I am confused by this statement (but I am confused a lot anyway). I thought hardware binning occured at the sensor detector level and was only possible with a B&W sensor (like astrophotography imagers use) or a Foveon like sensor. I also thought Bayer sensors had real problems binning at the hardware level because the RGB mask over the sensor resulted in adjacent detectors often needing to have interpolated data put in them (by firmware/software not hardware) since frequently the mask resulted in the detectors having no data recorded in the wells.

I am also not sure about the meaning of pixel binning. My understanding is (and it could well be incorrect) detectors exist on sensors and pixels exist in image files.
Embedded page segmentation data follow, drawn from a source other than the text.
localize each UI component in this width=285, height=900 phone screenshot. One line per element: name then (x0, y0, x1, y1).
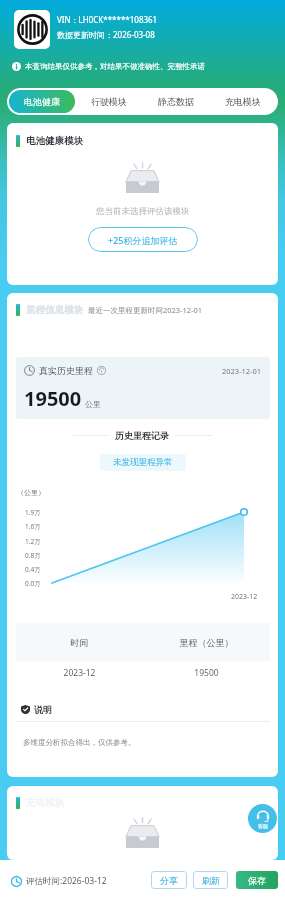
staticText: 说明 (34, 704, 52, 715)
staticText: 客服 (258, 823, 268, 829)
staticText: 19500 (143, 667, 270, 679)
button[interactable]: 电池健康 (9, 90, 75, 113)
staticText: 里程（公里） (143, 637, 270, 648)
staticText: 充电模块 (26, 797, 64, 809)
staticText: 电池健康 (24, 96, 60, 107)
staticText: 未发现里程异常 (113, 457, 173, 468)
staticText: 刷新 (202, 875, 220, 886)
staticText: +25积分追加评估 (108, 234, 178, 246)
staticText: 评估时间:2026-03-12 (26, 875, 107, 887)
button[interactable]: 刷新 (193, 871, 228, 889)
staticText: 最近一次里程更新时间2023-12-01 (88, 305, 203, 315)
staticText: 0.0万 (25, 579, 41, 588)
staticText: 多维度分析拟合得出，仅供参考。 (23, 738, 136, 747)
staticText: 里程信息模块 (26, 304, 83, 316)
staticText: 电池健康模块 (26, 135, 83, 147)
staticText: 行驶模块 (91, 96, 127, 107)
staticText: 历史里程记录 (115, 430, 169, 441)
button[interactable]: 保存 (236, 871, 278, 889)
staticText: 0.8万 (25, 551, 41, 560)
staticText: 真实历史里程 (39, 365, 93, 376)
button[interactable]: 充电模块 (209, 90, 276, 113)
staticText: 本查询结果仅供参考，对结果不做准确性、完整性承诺 (25, 62, 205, 71)
staticText: VIN：LH0CK******108361 (57, 14, 158, 25)
staticText: 2023-12-01 (222, 366, 262, 376)
staticText: 1.9万 (25, 508, 41, 517)
staticText: 2023-12 (231, 592, 258, 602)
staticText: 1.6万 (25, 522, 41, 531)
staticText: 分享 (160, 875, 178, 886)
button[interactable]: 行驶模块 (75, 90, 142, 113)
staticText: 公里 (85, 399, 101, 409)
button[interactable]: 静态数据 (142, 90, 209, 113)
staticText: 数据更新时间：2026-03-08 (57, 29, 155, 40)
button[interactable]: 分享 (151, 871, 187, 889)
staticText: 您当前未选择评估该模块 (96, 206, 190, 217)
staticText: （公里） (17, 488, 45, 497)
staticText: 保存 (248, 875, 266, 886)
button[interactable]: +25积分追加评估 (88, 227, 198, 252)
staticText: 19500 (24, 385, 82, 412)
staticText: 1.2万 (25, 537, 41, 546)
staticText: 时间 (16, 637, 143, 648)
staticText: 静态数据 (158, 96, 194, 107)
button[interactable]: 客服 (248, 804, 277, 833)
staticText: 充电模块 (225, 96, 261, 107)
staticText: 2023-12 (16, 667, 143, 679)
staticText: 0.4万 (25, 565, 41, 574)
The pixels in image files are created from data recorded by the detctors on the sensor (and there may or may not be a one to one correspondence between the number of detectors and the number of pixels) and while it is probably possible to create a hardware/firmware device to manipulate pixels in an image file it is most commonly done with software like Photoshop.

And I was also under the impression that the ISO bost from binning would in the case of 3X3 binning would be a 9X bost if the photons detected in the nine wells were added together and would be nothing if the photons detected in the nine wells were averaged. I have read that for astrophotography applications the detected photons are added because the greatest ISO bost possible is and advantage. On the other hand I have never seen a discussion or explanation on binning in DSLRs being additive or averaging.

Course I could be wrong about all of this and I am hoping you can clear all this up for me. Thanks in advance.
 
Those "one or two useful scenarios" are the bulk of my shooting.
But that's an Oly, which cycles the mirror when using either mode A
or B. What I want is what Canon has, mirror lockup with a live
preview.
I agree. That very issue with the mirror cycling is why I didn't buy an E-330 upon its release.
Connect it to one of these:

http://www.liteye.com/

Or if you really want to scare your fellow PJs, to one of these:

http://www.tacticaleyewear.com/
Yeah. I was thinking low tech like these. But if you can justify the 1D-MIII at $4k, then going for the convenience of the headset makes sense. I've seriously considered getting one for use while digiscoping.

http://www.audioholics.com/productreviews/avhardware/AxionLCDTVReviewACN-5327.php

http://www.directron.com/v2500.html

Or maybe this is a decent compromise. Though I like the idea of one eye only viewing and am not necessarily sure about the flip-up approach.

http://www.22moo.com.au/22Moo%20HMD800.htm

--
Jay Turberville
http://www.jayandwanda.com
 
I'm still waiting for the day someone demonstrates framing an image while focusing and having the EVF/Screen Zoomed in.

You can't do both at the same time. If you are zoomed in, you have no idea what is going on with the rest of the shot.

Focusing is at full frame, not zoomed.